2. Only part of the stack has been updated

For example, Home Assistant may be upgraded while zigpy is still below the required version, or local OTA files and provider configuration may still follow the old path. In that case, the environment still behaves as if the fix is missing.

3. OTA provider or index metadata is still incorrect

Even when platform versions are correct, the platform may fail to identify or push firmware if manufacturerCode, imageType, fileVersion, sha, or file paths in index.json are inconsistent.

4. The device did not send a new OTA query

Server-side readiness does not mean the device will immediately request a new image. If the device does not send Query Next Image Request again, firmware push may still appear to be missing.

5. Wireless transport issues still exist

Even after parsing compatibility is fixed, weak signal, long distance, interference, and excessive retransmissions can still break OTA. These are separate transport problems and do not disappear when the parsing issue is fixed.

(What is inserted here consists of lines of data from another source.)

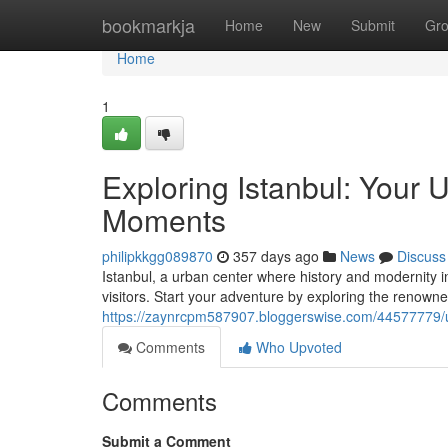
Home
bookmarkja
Home
New
Submit
Gr
Home
1
Exploring Istanbul: Your 
Moments
philipkkgg089870
357 days ago
News
Discuss
Istanbul, a urban center where history and modernity in
visitors. Start your adventure by exploring the renown
https://zaynrcpm587907.bloggerswise.com/44577779/unve
Comments
Who Upvoted
Comments
Submit a Comment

Upstream support is a necessary condition for OTA success. Whether the fix actually works in the field depends on the version chain, configuration chain, container state, and wireless conditions.

User-side Troubleshooting

If the SNZB-02DR2 environment has already been upgraded to versions that include the relevant fixes, but OTA is still failing, firmware is still not pushed, upgrades still stall, or the version still does not change after update, the following checks should be done in order:

1. Confirm the actual platform and component versions

• Zigbee2MQTT should be at least 25.25.0

• ZHA / zigpy should be at least 0.90.0

2. Confirm that the container image or runtime environment has actually been updated

3. Confirm that OTA provider settings, local OTA index data, and firmware metadata are consistent

4. Trigger a new OTA query from the device, for example by power-cycling the device so it sends Query Next Image Request

5. Check signal strength, distance, and 2.4 GHz interference

Conclusion

The OTA fix around SNZB-02DR2 started with failures observed in real deployments. The root cause was then narrowed to a compatibility gap between OTA encryption format changes in the Telink SDK and existing parser behavior.

From Zigbee2MQTT #9963 -> #9984 -> 25.25.0, to ZHA / zigpy #1734 -> #1736 -> 0.90.0, and then to later community work on OTA block size, schema, and provider handling, the result is broader and more stable Telink OTA support across Home Assistant.

For device vendors, compatibility support is not only about providing a temporary workaround. It also requires pushing the issue into the upstream ecosystem so the fix becomes part of the platform itself.